Partnerships never work
Tech partnerships also have downsides that more often than not outweigh the good: in reality, they can require a tremendous amount of resources, give away your secrets, damage your relationship with your customers, commit you to onerous terms that may poison your company for future strategic relationships. I made this mistake many times and had to pay the full range of those consequences; I write this post from the position of extreme skepticism and paranoia exactly because partnerships are so appealing to first-time tech founders. So I hope in this post to cast a bit of shade — and hopefully save you time I wasn’t able to save myself.https://a16z.com/2018/04/11/tech-partnerships-startups-pre-chasm/
Partner Classifications and Types
[By “technical partnership”, I mean specifically a partnership with a company whose primary business model is selling a tech product — in contrast to partnership with the channel whose primary business is reselling and value-added services around someone else’s product. Partnering with AWS, Google, Microsoft, Cisco, VMware, Salesforce and other products startups, for example, would all be technical partnerships, while VARs, resellers, consultants, integrators, and distributors are not.]
I found helpful this basic definition of partnerships and the distinction between technical partners and channel partners– in many of my other roles I’ve run into conflicts between different teams who conflate the two. In my experience there is a third class of partnership centered around lead generation that I like to call referral partners, i.e. other companies that get you into opportunities.
Partnerships with other startups
Casado points out that partnering with another startup, while it may double your addressable market, will also double your risk. In addition to that, he makes a case that any startup who has time to partner with you isn’t seeing enough traction with their core product:
In the early days of Nicira, we tried to partner with all the new OpenStack companies. Now, a decade later, only one of the nearly dozen remain, and they are the one we never had meaningful partnership discussions with. I guess they were busy building a business.
Partnerships with Large Companies
Casado makes the point that Large companies are there to pillage startups for their ideas. Having worked at Verizon, I have been a part of this many times – bringing in a vendor to evaluate their technology (using unilateral NDAs of course), asking lots of questions, and then building in internally on the cheap with internal dev resources who then move on to something else and don’t support what they built. Internally this typically looks like a build vs. buy battle between a product/operations team (who wants to buy the high quality vendor/partner ) and an internal tech/engineering team (who is looking for a new high visibility project to build ). Regardless of who wins, it is challenging for the large company to rally around, and the partnership gets set up for failure before it even starts.
A good mental model to use before entering a partnership is to assume — If what you’re doing is strategic, you’ll kick off a build vs. buy decision. If what you’re doing is not, it won’t be prioritized — and is therefore highly unlikely to be resourced sufficiently enough to get anything done.
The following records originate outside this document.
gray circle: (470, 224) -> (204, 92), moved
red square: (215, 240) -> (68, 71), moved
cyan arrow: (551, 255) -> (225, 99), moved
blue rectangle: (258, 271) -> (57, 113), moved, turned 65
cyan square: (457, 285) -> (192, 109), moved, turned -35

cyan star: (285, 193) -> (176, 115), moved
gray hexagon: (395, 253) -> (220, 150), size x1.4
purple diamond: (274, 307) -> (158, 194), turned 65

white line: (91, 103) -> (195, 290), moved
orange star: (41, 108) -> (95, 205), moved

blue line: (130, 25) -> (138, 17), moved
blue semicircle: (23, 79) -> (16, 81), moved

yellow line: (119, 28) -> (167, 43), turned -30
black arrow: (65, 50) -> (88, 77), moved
Either way, the outcome is not favorable for the startup. If you’re lucky, you just waste resources, and there’s no gain. If you’re not, you create a competitor with special access to your company
This is a summary of the different types of partnership models. Though I do wrestle a bit with classifying these as tech partnerships – seems that some of them are definitely channel-like (especially the joint GTM/indirect model) which Casado excludes in his opening.
Nicira and Palo Alto Networks Case Study
Of all the partnership models, this is the one I’ve seen work the best. Nicira (once acquired by VMWare) had a strong sales partnership with Palo Alto Networks, for example. But this model tends to be best suited for more mature market situations, and they certainly only work with real commitment from both sides. The majority of our joint direct go-to-market efforts failed; a number devolved into messy squabbles with the customer fighting for strategic control or wallet share, or finger-pointing over deployment issues.
The Field matters
Partnerships are won and lost in the field. Behavior will always follow business, and will be dependent on whether your partners are making money by partnering with you. I believe one of the many reasons VMWare was so successful was that for every dollar VMware made, the partner ecosystem made eight
Based on all the land mines Casado points out, I feel that it is essential it is to have a partnerships/BD lead who can think through all of these different models, assess the risks, build a strategy, and execute that strategy in a disciplined way. It is even more essential to have strong leadership that can provide the framework and guidance to the partnerships person to be successful.